CETP TaqIB Genotype and HDL-C Plasma Levels
After adjusting for study, sex, and age, TaqIB genotype was significantly associated with HDL-C plasma levels (P<0.0001). Mean HDL-C levels were 1.05 (±0.32), 1.08 (±0.33), and 1.1 (±0.33) mmol/L in B1B1, B1B2, and B2B2 individuals, respectively. Among men, the respective values were 1.02 (±0.29), 1.05 (±0.30), and 1.12 (±0.3) mmol/L, and among women they were 1.26 (±0.39), 1.32 (±0.39), and 1.41 (±0.40) mmol/L. Other variables that had a significant association with HDL-C plasma levels (adjusted for study, sex, and age) were smoking, diabetes, prevalence of CAD, BMI, total cholesterol, LDL-C, (logarithmically transformed) triglycerides, and use of alcohol (P<0.0001 for each). TaqIB genotype (adjusted for study, sex, and age) was also significantly associated with total cholesterol (P=0.01) and triglyceride levels (logarithmically transformed, P=0.02), so we did not adjust for these variables in subsequent analyses in this section. Mean total cholesterol levels for B1B1, B1B2, and B2B2 individuals were 5.75 (±1.05), 5.77 (±1.07), and 5.82 (±1.06) mmol/L and mean triglyceride levels were 1.83 (±1.01), 1.80 (±1.02), 1.79 (±1.17) mmol/L, respectively.

After adjustment for study, sex, age, BMI, diabetes, smoking, LDL-C, and use of alcohol, TaqIB genotype still exhibited a highly significant association with HDL-C among cases and among people without CAD. No significant interaction was observed between CAD prevalence and TaqIB genotype for HDL-C levels, so people with and without CAD were combined. In the combined dataset, after adjusting for study, sex, age, BMI, diabetes, smoking, LDL-C, use of alcohol, and CAD prevalence, B1B2 individuals had 0.04 mmol/L (0.03 to 0.05, P<0.0001) higher HDL-C levels and B2B2 individuals had 0.11 mmol/L (0.10 to 0.12, P<0.0001) higher HDL-C levels compared with B1B1 individuals. There was no significant heterogeneity between the studies for the relation between TaqIB genotype and HDL-C levels (P=0.9). There was, however, significant heterogeneity between the studies for absolute HDL-C levels, but when we adjusted for this in a random-effects model, the results were similar to those in the fixed-effects model: HDL-C levels were 0.04 mmol/L (0.03 to 0.05, P<0.0001) higher among B1B2 individuals and 0.11 mmol/L (0.10 to 0.12, P<0.0001) higher among B2B2 individuals than in B1B1 individuals. The relation between the number of B2 alleles and HDL-C levels deviated significantly from linearity (P=0.002). Given this observation and the absolute HDL-C differences observed in B1B2 and B2B2 individuals compared with B1B1 individuals, we conclude that B2 homozygosity has a higher penetrance than heterozygosity.

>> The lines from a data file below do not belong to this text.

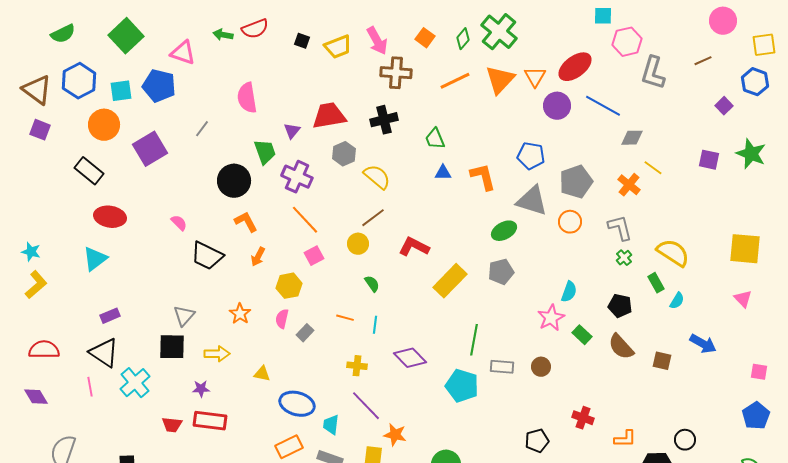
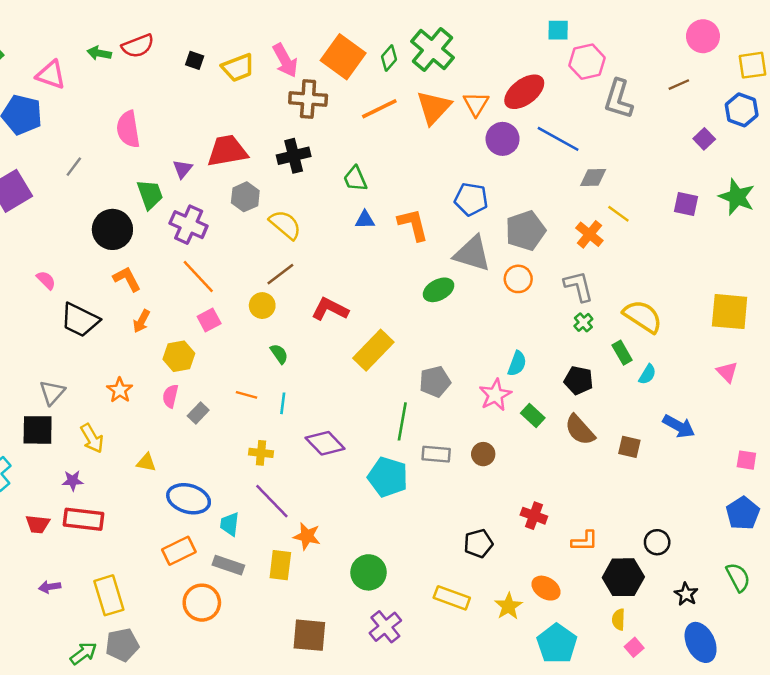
orange square: (425, 38) -> (343, 57), size x1.8
gray pentagon: (501, 272) -> (435, 382), moved
yellow arrow: (217, 354) -> (92, 438), turned 60

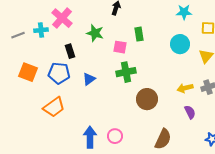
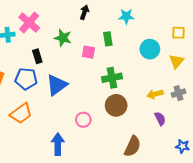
cyan star: (184, 12) -> (126, 16), moved
green cross: (126, 72) -> (112, 78), moved
blue triangle: (89, 79) -> (57, 85), size x1.6
pink circle: (115, 136) -> (83, 120), moved

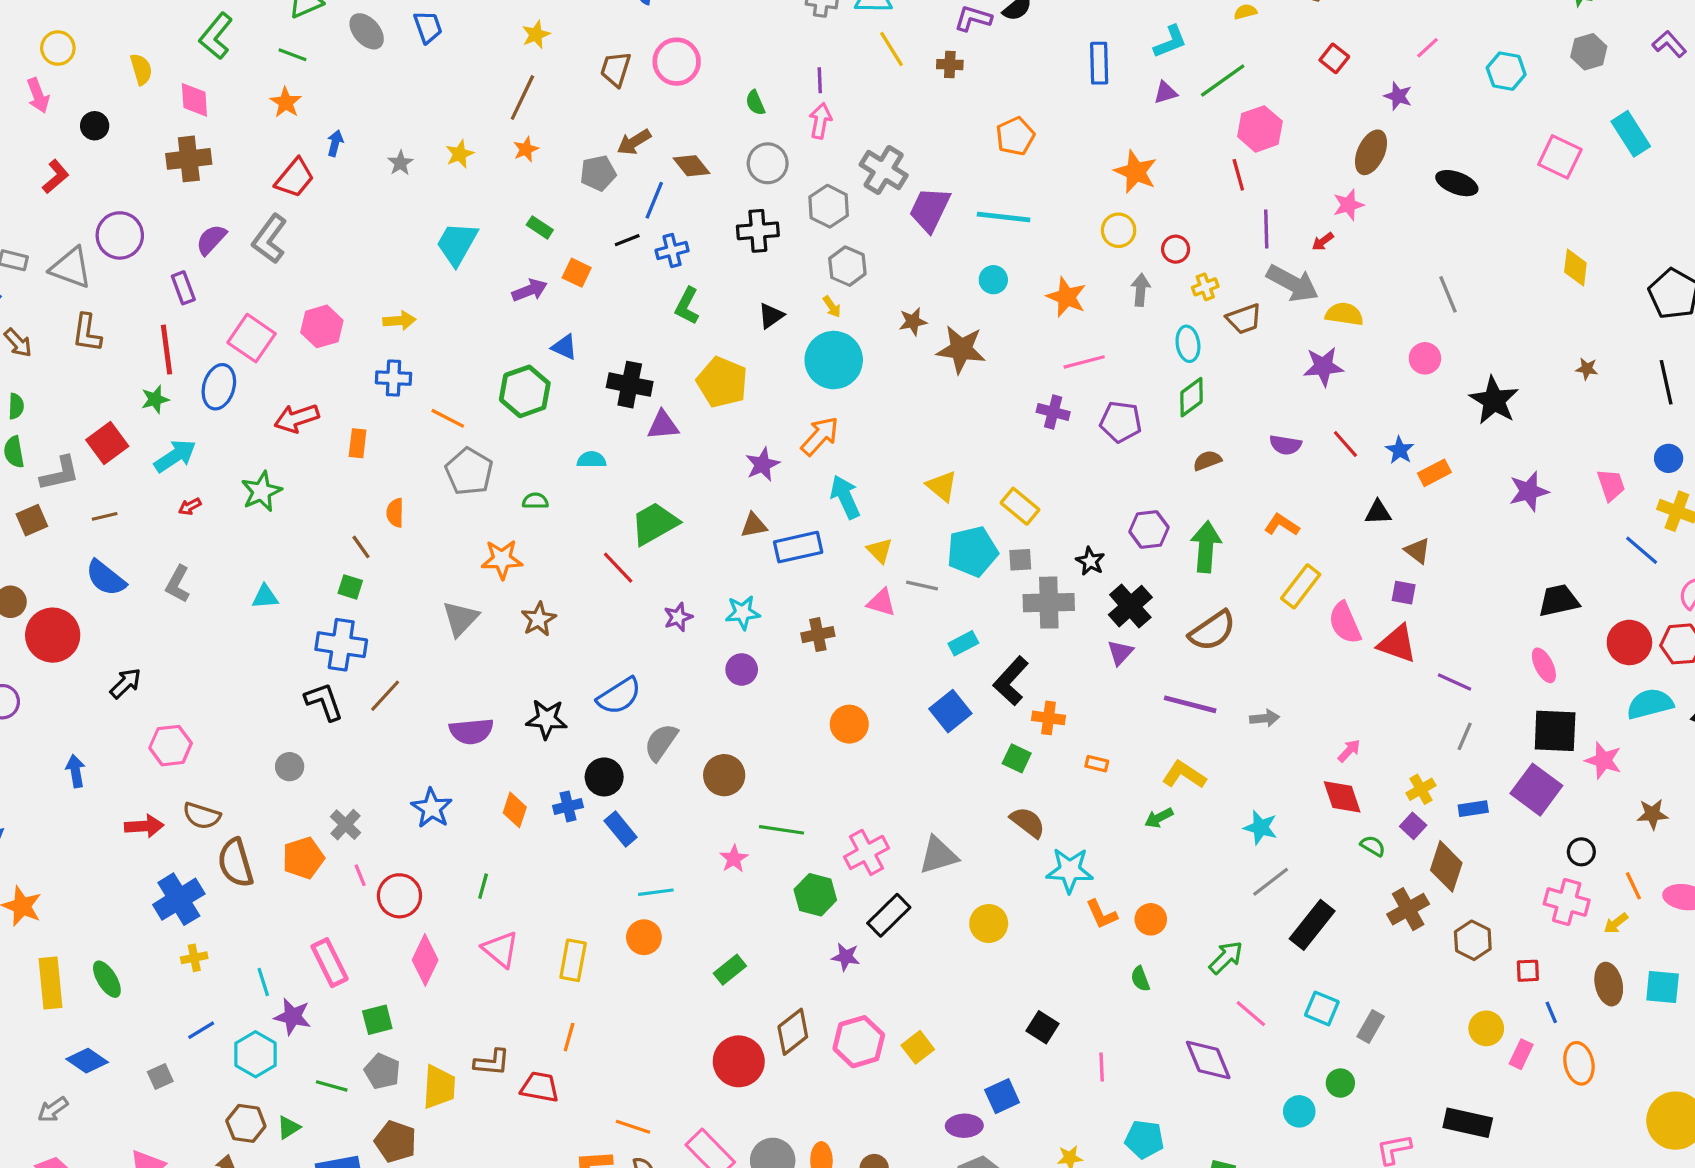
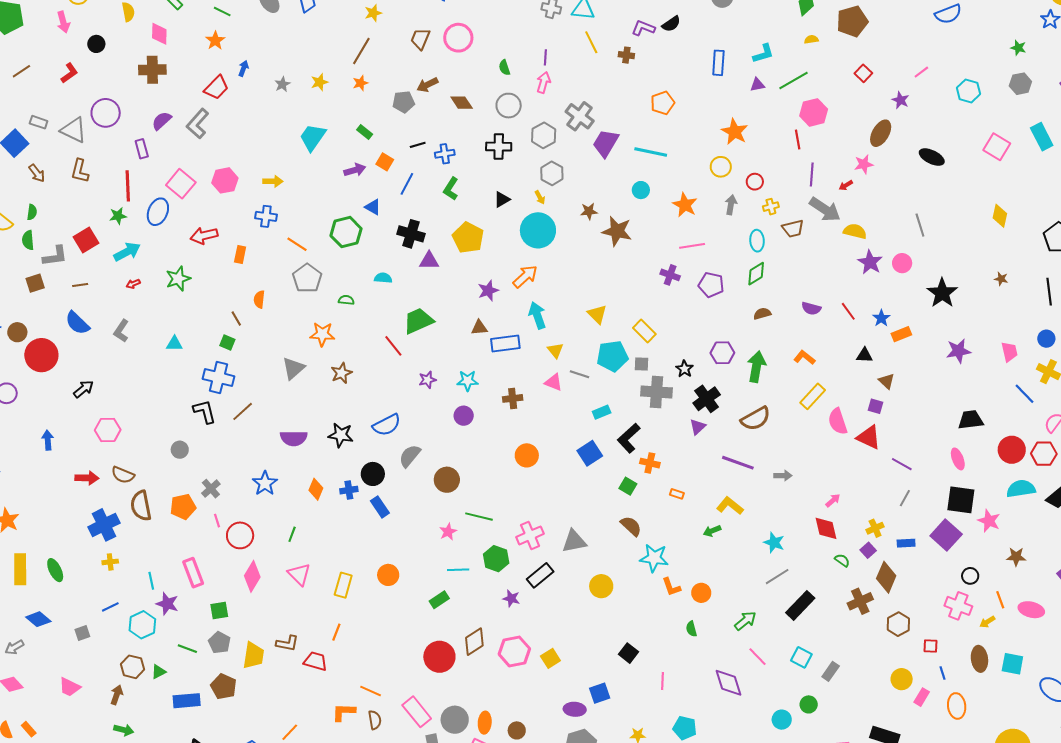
blue line: (654, 200) -> (407, 184), moved
purple star: (1323, 367) -> (870, 262), moved, turned 30
cyan line: (656, 892) -> (458, 570), moved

Subsequently, we tested for gene-environment interactions between TaqIB genotype and several risk factors that have been previously reported to show an interaction with TaqIB genotype: sex, BMI, smoking, and use of alcohol. In addition, we tested for an interaction with triglyceride levels. Significant interactions with TaqIB genotype (B2B2 versus B1B1 individuals) were identified for both sex and smoking (P=0.02 for each), such that the relation was attenuated among men and among smokers (Table 4). The adjusted HDL-C difference in B2B2 individuals relative to B1B1 individuals was 0.16 mmol/L (0.10 to 0.22) among women and 0.10 mmol/L (0.09 to 0.12) among men. The corresponding values were 0.11 mmol/L (0.09 to 0.13) and 0.09 mmol/L (0.06 to 0.12) among nonsmokers and smokers, respectively. These interactions were no longer statistically significant when we adjusted for the testing of multiple hypotheses. We did not observe a significant interaction between TaqIB genotype and any other variable.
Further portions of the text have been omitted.